203 - Food not cooled in an acceptable manner [s. 12(a)]
Observation: Observation: Potentially hazardous foods were being cooled in large pots at room temperature, then transferred to deep plastic containers in the cooler, as described by staff. Date To Be Corrected by 2017/01/03.
Corrective action: Refer to above for correct cooling procedure. Potentially hazardous food that has not been cooled properly may allow for the growth of potential pathogens and/or toxins. foods (described above) were discarded).
Corrective Action(s):
Violation Score:
205 - Cold potentially hazardous food stored/displayed above 4 °C. [s. 14(2)]
Observation (CORRECTED DURING INSPECTION): Observation: 1. Large bowl of dal stored in deli display cooler with an internal temperature of 23.3C. Bowl of mango coconut chicken stored in deli display cooler had an internal temperature of 8.0C. Both items had been cooked approximately four hours prior to time of inspection, according to staff.

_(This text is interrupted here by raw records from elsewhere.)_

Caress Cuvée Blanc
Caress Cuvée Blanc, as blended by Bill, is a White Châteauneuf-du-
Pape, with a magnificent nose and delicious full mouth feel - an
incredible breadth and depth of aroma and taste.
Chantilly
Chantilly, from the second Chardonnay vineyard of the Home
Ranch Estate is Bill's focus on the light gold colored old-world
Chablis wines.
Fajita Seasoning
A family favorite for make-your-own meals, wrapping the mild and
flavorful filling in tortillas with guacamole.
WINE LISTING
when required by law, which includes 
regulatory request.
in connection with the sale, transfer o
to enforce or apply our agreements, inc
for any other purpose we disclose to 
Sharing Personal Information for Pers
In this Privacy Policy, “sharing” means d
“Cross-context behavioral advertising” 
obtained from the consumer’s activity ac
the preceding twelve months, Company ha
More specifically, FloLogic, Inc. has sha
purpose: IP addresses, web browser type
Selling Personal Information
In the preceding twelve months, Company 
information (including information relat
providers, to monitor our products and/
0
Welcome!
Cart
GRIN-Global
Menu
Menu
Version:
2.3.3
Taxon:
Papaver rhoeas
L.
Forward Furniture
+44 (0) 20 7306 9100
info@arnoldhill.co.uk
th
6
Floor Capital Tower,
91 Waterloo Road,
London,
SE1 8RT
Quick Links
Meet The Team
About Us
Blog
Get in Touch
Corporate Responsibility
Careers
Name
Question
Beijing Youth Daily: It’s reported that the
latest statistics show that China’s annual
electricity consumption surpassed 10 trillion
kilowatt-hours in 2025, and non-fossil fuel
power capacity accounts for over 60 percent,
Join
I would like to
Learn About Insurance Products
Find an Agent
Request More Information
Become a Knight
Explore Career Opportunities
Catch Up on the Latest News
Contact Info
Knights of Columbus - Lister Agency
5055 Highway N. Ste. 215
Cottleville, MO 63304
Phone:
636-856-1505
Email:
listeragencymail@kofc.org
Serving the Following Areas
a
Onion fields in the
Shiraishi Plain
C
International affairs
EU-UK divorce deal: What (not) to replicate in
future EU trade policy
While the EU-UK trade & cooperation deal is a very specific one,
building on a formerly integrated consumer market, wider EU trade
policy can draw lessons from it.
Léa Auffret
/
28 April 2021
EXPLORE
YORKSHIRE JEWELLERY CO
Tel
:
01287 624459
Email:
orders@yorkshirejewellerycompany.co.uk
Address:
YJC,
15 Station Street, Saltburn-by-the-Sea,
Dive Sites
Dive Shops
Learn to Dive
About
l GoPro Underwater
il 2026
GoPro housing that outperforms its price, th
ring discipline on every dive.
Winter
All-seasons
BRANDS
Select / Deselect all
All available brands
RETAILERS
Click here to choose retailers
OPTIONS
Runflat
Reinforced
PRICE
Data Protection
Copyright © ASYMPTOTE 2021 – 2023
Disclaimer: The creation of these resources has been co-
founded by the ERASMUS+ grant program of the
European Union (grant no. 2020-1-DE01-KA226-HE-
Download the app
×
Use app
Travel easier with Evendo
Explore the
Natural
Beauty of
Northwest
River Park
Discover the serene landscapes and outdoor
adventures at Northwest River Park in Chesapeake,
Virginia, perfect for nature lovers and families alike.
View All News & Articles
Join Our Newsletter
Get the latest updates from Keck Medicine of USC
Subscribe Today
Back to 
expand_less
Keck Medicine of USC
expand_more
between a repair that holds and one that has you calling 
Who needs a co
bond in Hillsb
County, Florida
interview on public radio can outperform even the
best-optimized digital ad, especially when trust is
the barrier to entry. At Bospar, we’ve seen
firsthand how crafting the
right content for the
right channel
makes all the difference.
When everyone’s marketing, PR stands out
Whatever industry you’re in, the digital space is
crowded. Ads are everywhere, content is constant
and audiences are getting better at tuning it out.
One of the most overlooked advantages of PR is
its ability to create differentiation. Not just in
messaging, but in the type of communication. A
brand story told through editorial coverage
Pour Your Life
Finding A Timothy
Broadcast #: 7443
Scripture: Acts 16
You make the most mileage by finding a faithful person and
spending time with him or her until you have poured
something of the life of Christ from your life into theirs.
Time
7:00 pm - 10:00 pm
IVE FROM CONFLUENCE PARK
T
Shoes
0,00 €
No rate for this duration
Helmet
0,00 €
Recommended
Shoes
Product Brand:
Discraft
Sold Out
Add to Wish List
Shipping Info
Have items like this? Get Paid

2. Large containers of butter chicken sauce. (internal temperature 35.4C), mango coconut sauce (33.1C internal), and two containers of cooked chicken (22.9C, 21.8C) found stored in walk in cooler. Items had been cooked approximately four hours prior to time of inspection, according to staff.
Corrective action: 1. Large bowl of dal was discarded. Mango coconut chicken was placed into a shallow pan and transferred to a freezer. Corrected During Insp.
2. Large containers of butter chicken sauce, mango coconut sauce, and cooked chicken (2 containers) were discarded. Potentially hazardous foods must be cooled from 60C to 20C in 2 hours or less, and from 20C to 4C in 4 hours or less. do not cool these foods in large pots as they cannot cool quickly. After cooking, place food in shallow pans then transfer to the cooler at 4C or less. Ensure that the internal temperature of the food has reached 4C before placing into the display cooler. Corrected During Insp.